** Exercise instructions **
Output all the records word for word. Drop the pictures.

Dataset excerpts

******

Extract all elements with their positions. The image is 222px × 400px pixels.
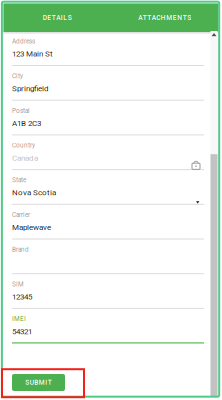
staticText: City [12,72,23,80]
button[interactable]: City [12,66,204,101]
staticText: DETAILS [43,14,72,22]
button[interactable]: Brand [12,240,204,274]
staticText: Postal [12,107,30,114]
button[interactable]: SUBMIT [12,374,65,391]
button[interactable]: Country [12,135,204,170]
button[interactable]: State [12,170,204,205]
staticText: Address [12,38,35,45]
staticText: SIM [12,280,24,288]
staticText: Nova Scotia [12,188,56,197]
staticText: Canada [12,153,38,163]
staticText: Brand [12,246,29,253]
button[interactable]: Address [12,31,204,66]
staticText: 54321 [12,327,32,336]
staticText: 12345 [12,292,32,301]
staticText: Country [12,142,35,149]
staticText: Maplewave [12,223,51,232]
staticText: A1B 2C3 [12,118,41,128]
staticText: Carrier [12,211,30,219]
button[interactable]: SIM [12,274,204,309]
button[interactable]: DETAILS [3,3,111,32]
staticText: 123 Main St [12,49,53,58]
staticText: IMEI [12,315,26,323]
button[interactable]: Postal [12,101,204,135]
staticText: Springfield [12,84,49,93]
button[interactable]: Carrier [12,205,204,240]
staticText: SUBMIT [25,379,52,386]
staticText: ATTACHMENTS [138,14,191,22]
button[interactable]: ATTACHMENTS [111,3,218,32]
staticText: State [12,176,26,184]
button[interactable]: IMEI [12,309,204,344]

******

** Result of this task **
Extract all elements with their positions. The image is 222px × 400px pixels.
staticText: City [12,72,23,80]
button[interactable]: City [12,66,204,101]
staticText: DETAILS [43,14,72,22]
button[interactable]: Brand [12,240,204,274]
staticText: Postal [12,107,30,114]
button[interactable]: SUBMIT [12,374,65,391]
button[interactable]: Country [12,135,204,170]
button[interactable]: State [12,170,204,205]
staticText: Address [12,38,35,45]
staticText: SIM [12,280,24,288]
staticText: Nova Scotia [12,188,56,197]
staticText: Canada [12,153,38,163]
staticText: Brand [12,246,29,253]
button[interactable]: Address [12,31,204,66]
staticText: 54321 [12,327,32,336]
staticText: 12345 [12,292,32,301]
staticText: Country [12,142,35,149]
staticText: Maplewave [12,223,51,232]
staticText: A1B 2C3 [12,118,41,128]
staticText: Carrier [12,211,30,219]
button[interactable]: SIM [12,274,204,309]
button[interactable]: DETAILS [3,3,111,32]
staticText: 123 Main St [12,49,53,58]
staticText: IMEI [12,315,26,323]
button[interactable]: Postal [12,101,204,135]
staticText: Springfield [12,84,49,93]
button[interactable]: Carrier [12,205,204,240]
staticText: SUBMIT [25,379,52,386]
staticText: ATTACHMENTS [138,14,191,22]
button[interactable]: ATTACHMENTS [111,3,218,32]
staticText: State [12,176,26,184]
button[interactable]: IMEI [12,309,204,344]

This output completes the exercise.